Photo by Erin Nelson.
Julia Parker, 10, in blue, and Bryant Roberts, 10, hang on the monkey bars on the playground at Vestavia Hills Elementary Dolly Ridge during recess,Thursday, Oct. 3, 2019.
Vestavia Hills Elementary Dolly Ridge is off to a great start in its first semester, Principal Ty Arendall said.
It was “a little terrifying” to start school after a summer of planning because “you don’t know what you don’t know,” Arendall said. “When you’ve never had a single school day at a new place, there’s so much planning that goes into that.”
Still, Arendall said the staff had good plans in place and had worked ahead of potential problems. While the staff had to use temporary classrooms while the new classroom addition was built, Arendall said everyone “just made it work.”
The new addition is now complete, adding 14 classrooms to the school.
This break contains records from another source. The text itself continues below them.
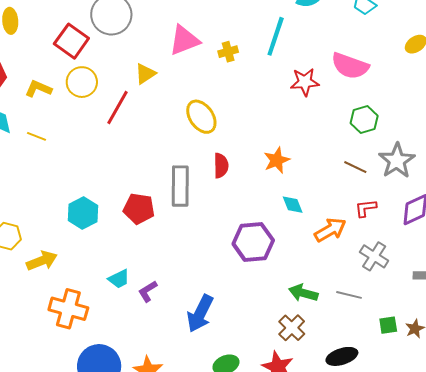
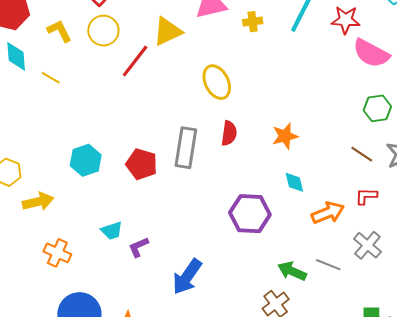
yellow triangle: (145, 74) -> (167, 31), size x1.4
red star: (305, 82) -> (346, 20), moved
yellow L-shape: (38, 89) -> (59, 31), turned 32
gray line: (349, 295) -> (328, 265), moved
orange cross: (68, 309) -> (57, 253), size x0.7

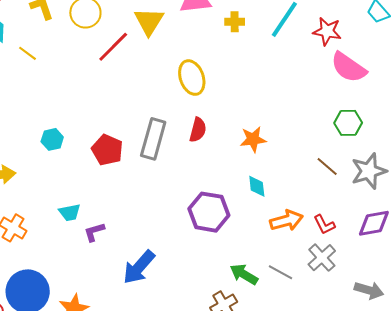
yellow triangle: (167, 31) -> (149, 21), turned -40
cyan hexagon: (86, 160) -> (52, 139), size x0.7
red L-shape: (366, 196) -> (324, 225), moved, turned -125

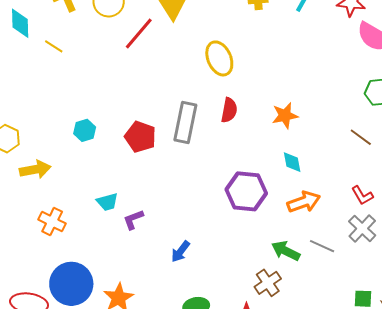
orange arrow: (286, 221) -> (304, 202), moved
blue arrow: (139, 267) -> (180, 251), size x0.6

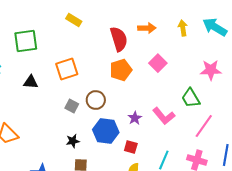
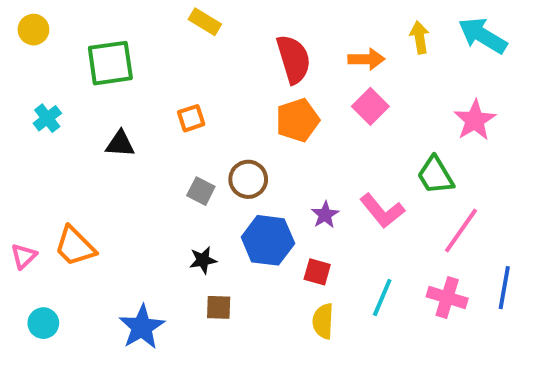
orange arrow: (147, 28) -> (366, 59), moved
orange square: (67, 69) -> (191, 118), size x0.6
pink star: (211, 70) -> (475, 120), turned -30

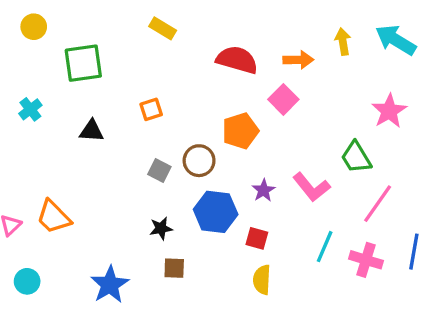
yellow circle: (33, 30) -> (34, 27), moved
red semicircle: (294, 59) -> (237, 60), turned -57
pink square: (370, 106) -> (283, 99), moved
orange pentagon: (297, 120) -> (240, 131), moved
cyan line: (382, 297) -> (325, 247), moved

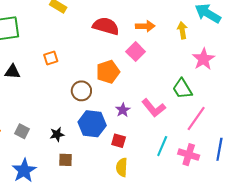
yellow arrow: (343, 42) -> (182, 30), moved
gray square: (159, 171) -> (22, 131), moved

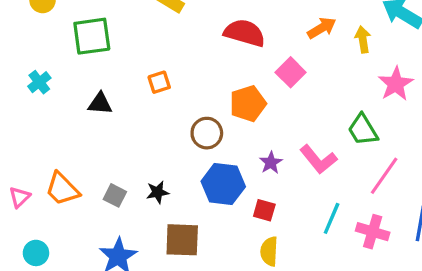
orange arrow: (145, 26) -> (322, 28), moved, turned -30
black star: (57, 134) -> (158, 192), moved
brown square: (66, 160) -> (182, 240), size x1.6

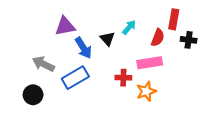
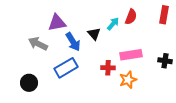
red rectangle: (174, 19) -> (164, 15), moved
red semicircle: (158, 38) -> (131, 17), moved
black cross: (189, 40) -> (165, 61), moved
gray arrow: (43, 64) -> (38, 44), moved

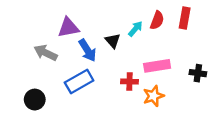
red rectangle: (164, 15) -> (185, 18), moved

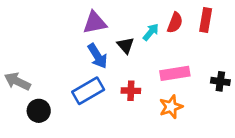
purple triangle: (68, 28) -> (95, 23), moved
gray arrow: (46, 53) -> (17, 81), moved
red cross: (129, 82) -> (131, 91), moved

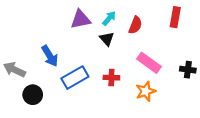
red semicircle: (175, 23) -> (135, 25), moved
cyan arrow: (151, 32) -> (109, 18), moved
blue arrow: (97, 56) -> (50, 56), moved
pink rectangle: (175, 73) -> (149, 63), turned 45

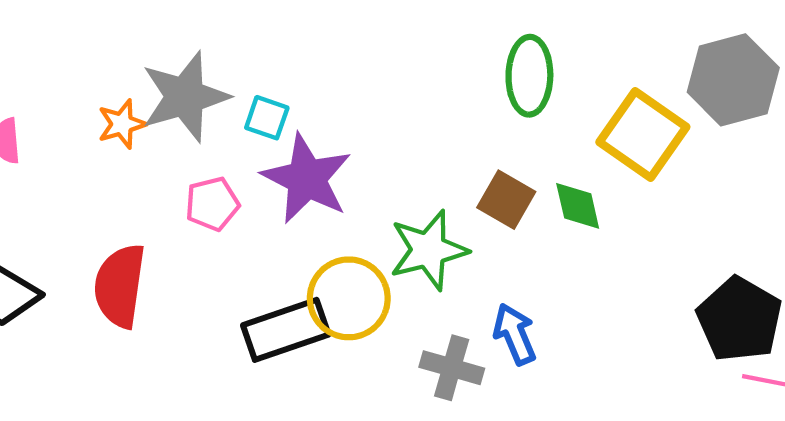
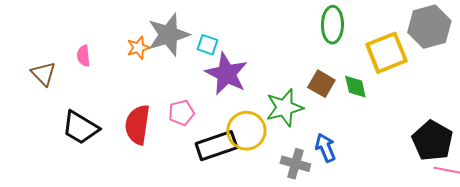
yellow square: (643, 135) -> (386, 53), turned 33
pink pentagon: (212, 204) -> (181, 113), moved

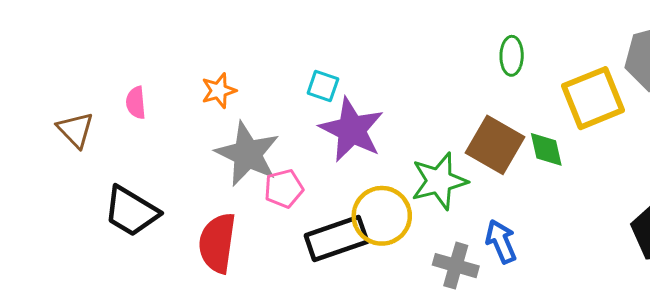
green ellipse: (332, 25) -> (512, 56), size x0.7
gray star: (168, 35) -> (247, 154), moved, turned -30
brown square: (321, 84) -> (495, 145), size x1.4
red semicircle: (137, 125) -> (217, 243), moved

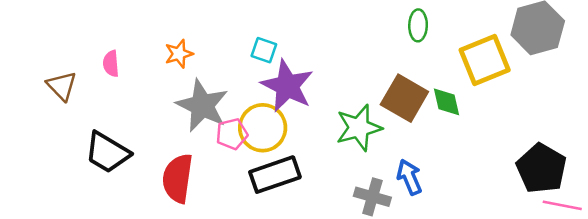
yellow circle: (382, 216) -> (263, 128), moved

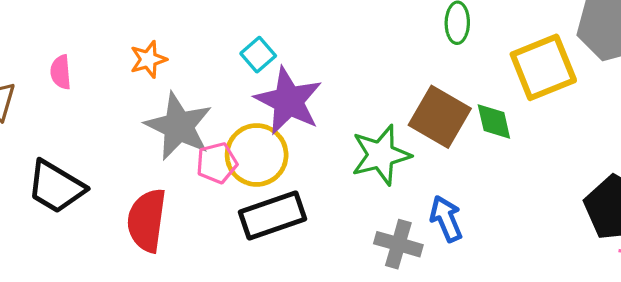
cyan square: (264, 50) -> (258, 55), turned 30

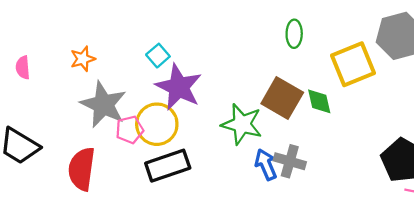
green star: (381, 155) -> (242, 124), turned 30
blue arrow: (446, 219) -> (266, 165), moved
gray cross: (398, 244) -> (290, 161), moved

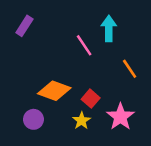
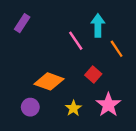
orange line: (130, 69) -> (117, 49), moved
red square: (91, 99) -> (93, 74), moved

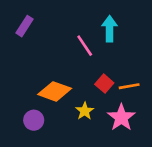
orange line: (117, 49) -> (129, 86), moved, turned -66
yellow star: (73, 108) -> (85, 111), moved

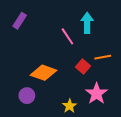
orange line: (129, 86) -> (103, 57), moved
yellow star: (85, 111) -> (69, 106), moved

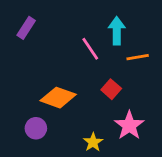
orange line: (103, 57) -> (138, 57), moved

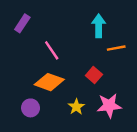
pink line: (90, 49) -> (52, 50), moved
pink star: (129, 125) -> (109, 106), turned 30
yellow star: (93, 142) -> (76, 107), moved

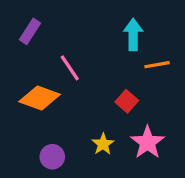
orange diamond: (49, 82) -> (40, 98), moved
pink star: (109, 106) -> (147, 142), turned -30
purple circle: (31, 108) -> (52, 157), moved

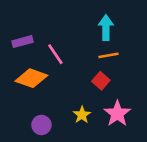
purple rectangle: (30, 31) -> (22, 42), moved, turned 42
orange line: (157, 65) -> (108, 55), moved

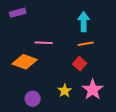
purple rectangle: (22, 42) -> (18, 13), moved
pink line: (55, 54) -> (44, 43), turned -54

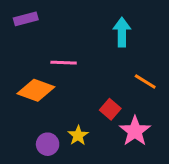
orange line: (86, 44) -> (145, 82), moved, turned 42
red square: (80, 64) -> (110, 109), moved
yellow star: (65, 91) -> (78, 135), moved

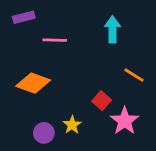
pink line: (64, 63) -> (55, 40), moved

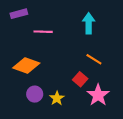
orange line: (134, 75) -> (94, 59), moved
purple circle: (44, 133) -> (35, 94), moved

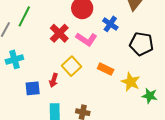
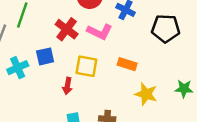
yellow square: (71, 66) -> (86, 66), turned -30
yellow star: (131, 82) -> (146, 94), moved
blue square: (33, 88) -> (45, 56), moved

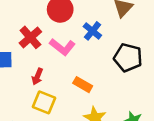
yellow square: (86, 66) -> (44, 102), moved
red arrow: (67, 86) -> (37, 77), moved

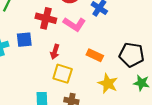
red cross: (30, 37) -> (46, 18), turned -30
black pentagon: (128, 58) -> (132, 55), moved

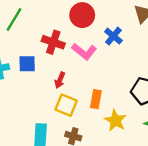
orange rectangle: (95, 55) -> (96, 99), moved, turned 70

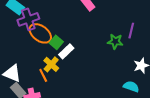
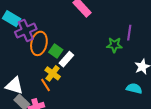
orange ellipse: (40, 33) -> (39, 43), turned 70

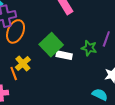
green square: (56, 51) -> (51, 45), moved, size x1.6
white rectangle: (66, 59) -> (64, 55), moved, turned 49

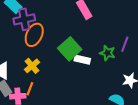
yellow cross: (23, 63) -> (32, 66), moved
orange line: (14, 74) -> (30, 89), moved, turned 40

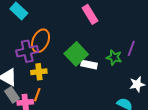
purple cross: (24, 19) -> (27, 51), moved
yellow cross: (32, 66) -> (39, 72), turned 35

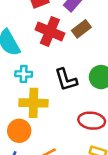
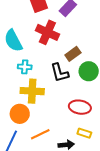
brown rectangle: (81, 29) -> (73, 54), moved

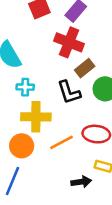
red cross: (47, 32) -> (69, 42), moved
orange line: (40, 134) -> (61, 142), moved

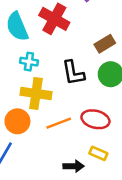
red cross: (69, 42) -> (54, 19), moved
brown rectangle: (85, 68) -> (105, 44), moved

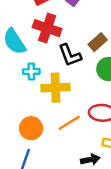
black L-shape: (73, 73) -> (70, 55), moved
yellow cross: (36, 93) -> (56, 88), moved

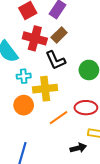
brown rectangle: (98, 42) -> (59, 35), moved
orange circle: (31, 128) -> (24, 105), moved

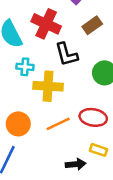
brown rectangle: (59, 35) -> (92, 25), moved
orange circle: (24, 105) -> (18, 124), moved

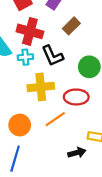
cyan cross: (25, 67) -> (25, 57), moved
red ellipse: (93, 117) -> (76, 97), moved

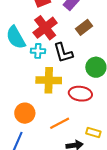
red cross: (30, 31) -> (45, 28), turned 30
orange line: (55, 119) -> (60, 123), moved

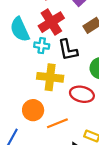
orange circle: (25, 113) -> (33, 110), moved

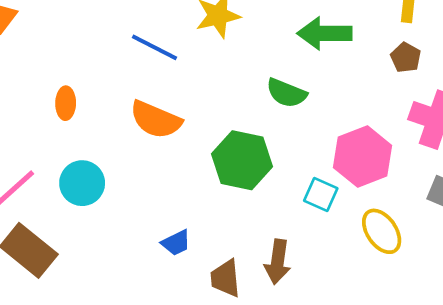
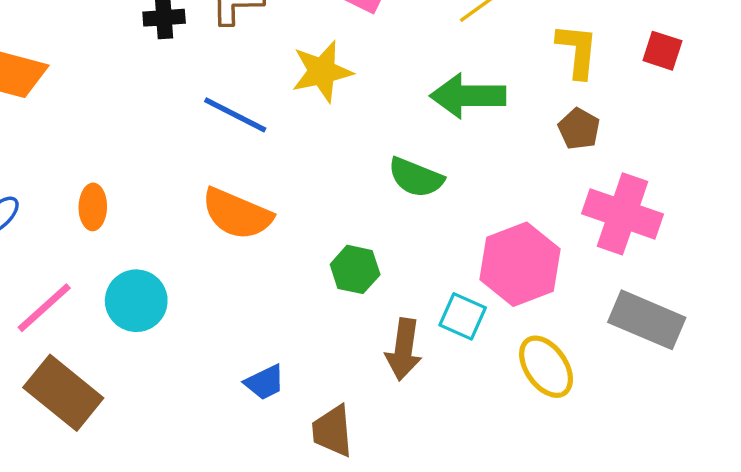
orange ellipse: (66, 103) -> (93, 207), moved
green hexagon: (242, 160) -> (355, 269), size x0.6
brown arrow: (278, 262) -> (404, 349), moved

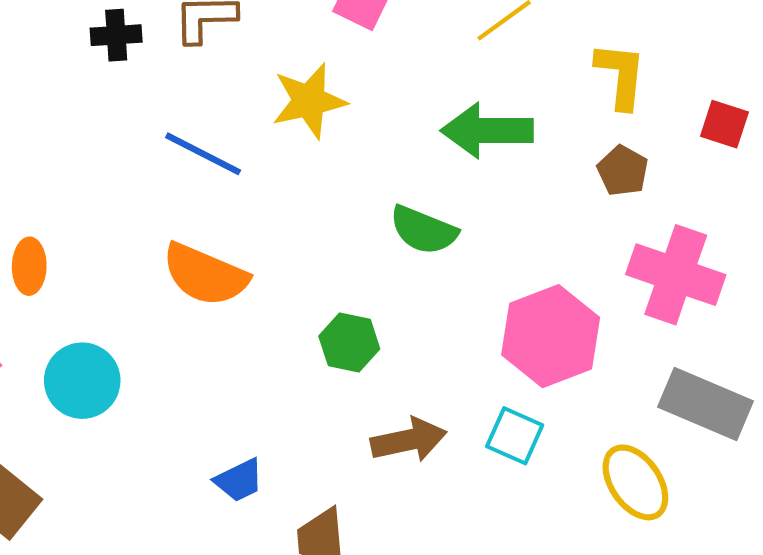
red square: (662, 51) -> (724, 124), moved
cyan square: (463, 316) -> (515, 436), moved
brown arrow: (404, 349) -> (409, 440), turned -110
yellow ellipse: (546, 367) -> (635, 482), moved

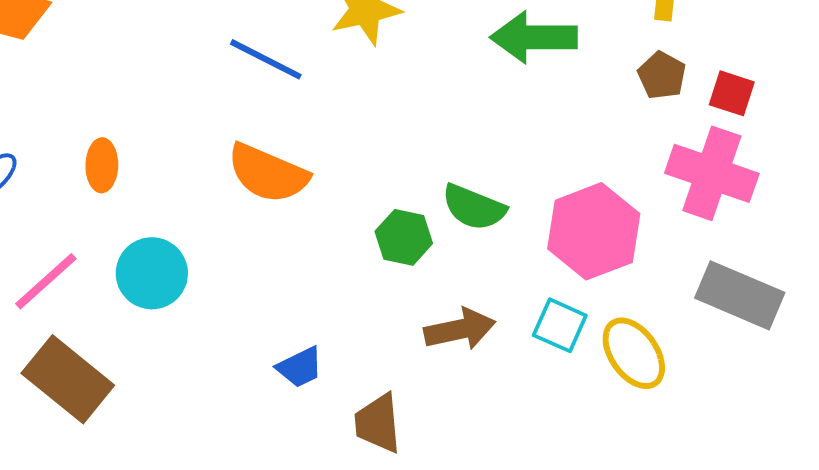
red square: (724, 124) -> (732, 93), moved
green semicircle: (423, 230) -> (474, 207), moved
yellow ellipse: (635, 482) -> (634, 353), moved

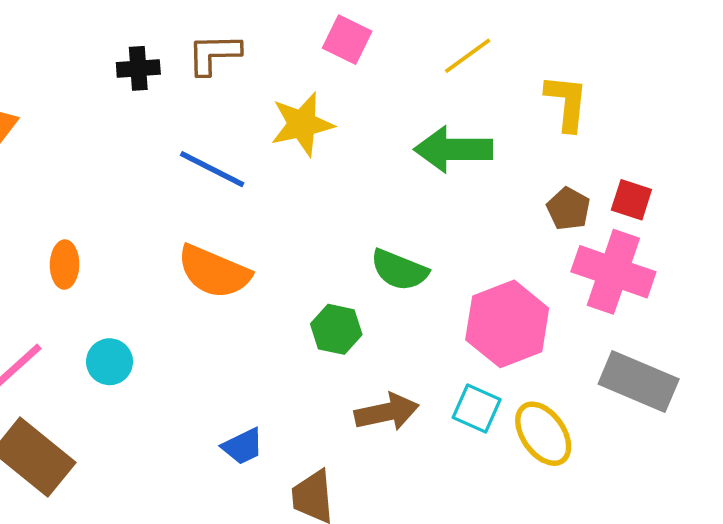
brown pentagon: (662, 75) -> (568, 209), moved
green semicircle: (474, 207) -> (399, 270), moved
cyan circle: (152, 273) -> (110, 362), size x0.7

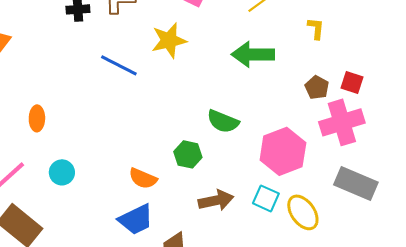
yellow L-shape: (567, 103) -> (316, 28), size x0.7
orange semicircle: (214, 272) -> (143, 178), moved, size x0.7
pink cross: (613, 272) -> (342, 122), turned -36
blue trapezoid: (243, 446) -> (136, 219), size x1.5

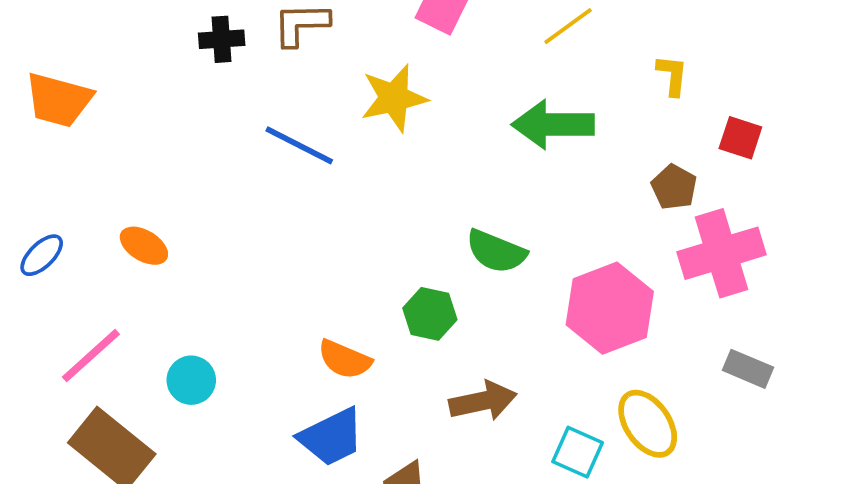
red square: (352, 82) -> (740, 138), moved
orange ellipse: (37, 118) -> (144, 246), turned -60
cyan circle: (62, 172) -> (191, 380), moved
gray rectangle: (356, 183) -> (748, 369), size x0.6
cyan square: (266, 198) -> (578, 452), moved

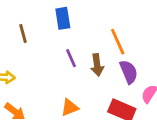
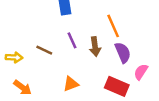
brown line: (23, 33) -> (44, 50), moved, turned -49

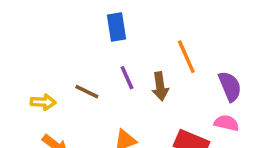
purple semicircle: (123, 53) -> (230, 86), moved
pink semicircle: (141, 72) -> (226, 123), turned 70

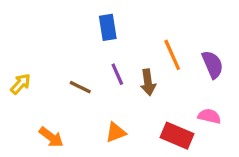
purple semicircle: (230, 86) -> (213, 65), moved
yellow arrow: (43, 102) -> (21, 84), moved, turned -50

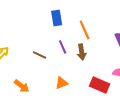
orange line: (172, 55) -> (85, 30), moved

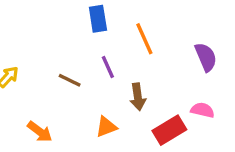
brown arrow: (82, 52) -> (138, 97), moved
red rectangle: (100, 85) -> (169, 130), turned -54

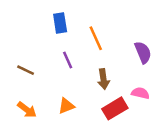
brown line: (70, 80) -> (26, 70), moved
brown arrow: (138, 97) -> (103, 79), moved
orange arrow: (40, 132) -> (27, 110), moved

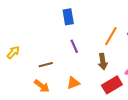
orange line: (96, 38) -> (111, 36), moved, turned 54
brown line: (26, 70) -> (46, 65), moved, turned -40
With construction all around the school and moving trucks going back and forth across the district, teachers during the summer had to work at night because they couldn’t get into the school during the day.
The Dolly Ridge campus offers some amenities usually not seen at an elementary school because the campus, which was formerly Gresham Elementary School in the Jefferson County system, also served as a middle school. The campus has a full-size baseball field and a large gym.
The new building also serves as a FEMA-certified storm shelter and can be used by the community in the event of an emergency. The new addition also has a space for children with special needs who are in the life skills class, including a laundry room, a calm-down space and a sensory room.
A multipurpose room includes large boards that are attached to a movable wall that can divide the space as needed. Arendall said staff meetings are held in the room.
With all Vestavia elementary schools now on a K-5 format, Arendall said the older students at the Dolly Ridge campus have a chance to be leaders and model responsible behavior to the younger students.
The school also moved the playground, added new equipment and reworked the parking lot, though more parking is going to be added. Arendall said the new carpool system is going great. Parents picking up children present a barcode to be scanned, alerting students via a video screen inside that they should come outside to find their parents.
Arendall said the school’s library was in great shape, but there are plans to possibly expand it.
Each classroom has an active panel screen that teachers can use for educational purposes, helping the school’s 37 teachers have access to all they need to teach students, he said.
With construction finished, Arendall said school leaders spent the early part of the school year discussing procedures, and after that finished up, he was able to do what a principal usually does, visiting classrooms and meeting with teachers and students.
The community support has been fantastic, Arendall said. Just a month into the school’s existence, a check drive fundraiser brought in about $97,000, he said.
The “Dolly Ridge Dads,” fathers of students, had serve days on Saturdays during the summer, taking time to help set up the school, clean, deliver boxes and perform other tasks. Arendall said the school wouldn’t have been ready without their support.
“I don’t know of any community anywhere that could have pulled it off,” he said. “But it’s Vestavia.”